**WORK ITEM**
Below are entries to return in full. Keep each one exact.

====== RECORDS FOR THE EXERCISE

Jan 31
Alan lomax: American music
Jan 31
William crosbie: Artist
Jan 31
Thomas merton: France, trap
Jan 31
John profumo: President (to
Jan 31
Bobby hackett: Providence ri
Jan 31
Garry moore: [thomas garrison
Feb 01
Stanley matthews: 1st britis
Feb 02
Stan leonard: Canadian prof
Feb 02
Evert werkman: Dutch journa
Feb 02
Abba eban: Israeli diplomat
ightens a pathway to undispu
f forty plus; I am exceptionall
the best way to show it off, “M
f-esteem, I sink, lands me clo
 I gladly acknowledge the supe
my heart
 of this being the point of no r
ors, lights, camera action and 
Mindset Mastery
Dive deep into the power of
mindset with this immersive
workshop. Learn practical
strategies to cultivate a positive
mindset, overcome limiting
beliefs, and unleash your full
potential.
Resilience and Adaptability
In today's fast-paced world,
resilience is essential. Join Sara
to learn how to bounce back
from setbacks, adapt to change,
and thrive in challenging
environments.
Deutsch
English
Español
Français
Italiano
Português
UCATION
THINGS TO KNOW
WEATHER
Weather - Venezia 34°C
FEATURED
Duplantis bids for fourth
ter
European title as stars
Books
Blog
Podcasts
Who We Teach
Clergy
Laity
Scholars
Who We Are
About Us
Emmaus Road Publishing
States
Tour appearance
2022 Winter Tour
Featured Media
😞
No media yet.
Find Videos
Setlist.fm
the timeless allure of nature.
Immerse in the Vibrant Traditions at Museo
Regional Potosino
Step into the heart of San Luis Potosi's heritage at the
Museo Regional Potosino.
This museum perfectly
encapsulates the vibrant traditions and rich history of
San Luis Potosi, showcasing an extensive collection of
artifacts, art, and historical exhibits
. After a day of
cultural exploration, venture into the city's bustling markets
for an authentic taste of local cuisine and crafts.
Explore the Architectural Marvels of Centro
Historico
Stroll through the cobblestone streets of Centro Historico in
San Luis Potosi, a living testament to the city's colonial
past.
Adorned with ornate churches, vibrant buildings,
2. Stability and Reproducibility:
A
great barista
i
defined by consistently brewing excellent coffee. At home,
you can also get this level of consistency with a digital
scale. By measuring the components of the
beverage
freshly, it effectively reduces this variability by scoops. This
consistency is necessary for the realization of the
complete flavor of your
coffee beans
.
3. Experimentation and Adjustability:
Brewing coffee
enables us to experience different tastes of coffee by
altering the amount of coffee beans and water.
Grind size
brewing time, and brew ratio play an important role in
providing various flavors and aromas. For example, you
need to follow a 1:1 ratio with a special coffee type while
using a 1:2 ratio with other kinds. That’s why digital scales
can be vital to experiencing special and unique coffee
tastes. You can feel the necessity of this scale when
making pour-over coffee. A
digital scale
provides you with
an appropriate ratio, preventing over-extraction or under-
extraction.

============

**EXPECTED ANSWER**
Jan 31
Alan lomax: American music
Jan 31
William crosbie: Artist
Jan 31
Thomas merton: France, trap
Jan 31
John profumo: President (to
Jan 31
Bobby hackett: Providence ri
Jan 31
Garry moore: [thomas garrison
Feb 01
Stanley matthews: 1st britis
Feb 02
Stan leonard: Canadian prof
Feb 02
Evert werkman: Dutch journa
Feb 02
Abba eban: Israeli diplomat
ightens a pathway to undispu
f forty plus; I am exceptionall
the best way to show it off, “M
f-esteem, I sink, lands me clo
 I gladly acknowledge the supe
my heart
 of this being the point of no r
ors, lights, camera action and 
Mindset Mastery
Dive deep into the power of
mindset with this immersive
workshop. Learn practical
strategies to cultivate a positive
mindset, overcome limiting
beliefs, and unleash your full
potential.
Resilience and Adaptability
In today's fast-paced world,
resilience is essential. Join Sara
to learn how to bounce back
from setbacks, adapt to change,
and thrive in challenging
environments.
Deutsch
English
Español
Français
Italiano
Português
UCATION
THINGS TO KNOW
WEATHER
Weather - Venezia 34°C
FEATURED
Duplantis bids for fourth
ter
European title as stars
Books
Blog
Podcasts
Who We Teach
Clergy
Laity
Scholars
Who We Are
About Us
Emmaus Road Publishing
States
Tour appearance
2022 Winter Tour
Featured Media
😞
No media yet.
Find Videos
Setlist.fm
the timeless allure of nature.
Immerse in the Vibrant Traditions at Museo
Regional Potosino
Step into the heart of San Luis Potosi's heritage at the
Museo Regional Potosino.
This museum perfectly
encapsulates the vibrant traditions and rich history of
San Luis Potosi, showcasing an extensive collection of
artifacts, art, and historical exhibits
. After a day of
cultural exploration, venture into the city's bustling markets
for an authentic taste of local cuisine and crafts.
Explore the Architectural Marvels of Centro
Historico
Stroll through the cobblestone streets of Centro Historico in
San Luis Potosi, a living testament to the city's colonial
past.
Adorned with ornate churches, vibrant buildings,
2. Stability and Reproducibility:
A
great barista
i
defined by consistently brewing excellent coffee. At home,
you can also get this level of consistency with a digital
scale. By measuring the components of the
beverage
freshly, it effectively reduces this variability by scoops. This
consistency is necessary for the realization of the
complete flavor of your
coffee beans
.
3. Experimentation and Adjustability:
Brewing coffee
enables us to experience different tastes of coffee by
altering the amount of coffee beans and water.
Grind size
brewing time, and brew ratio play an important role in
providing various flavors and aromas. For example, you
need to follow a 1:1 ratio with a special coffee type while
using a 1:2 ratio with other kinds. That’s why digital scales
can be vital to experiencing special and unique coffee
tastes. You can feel the necessity of this scale when
making pour-over coffee. A
digital scale
provides you with
an appropriate ratio, preventing over-extraction or under-
extraction.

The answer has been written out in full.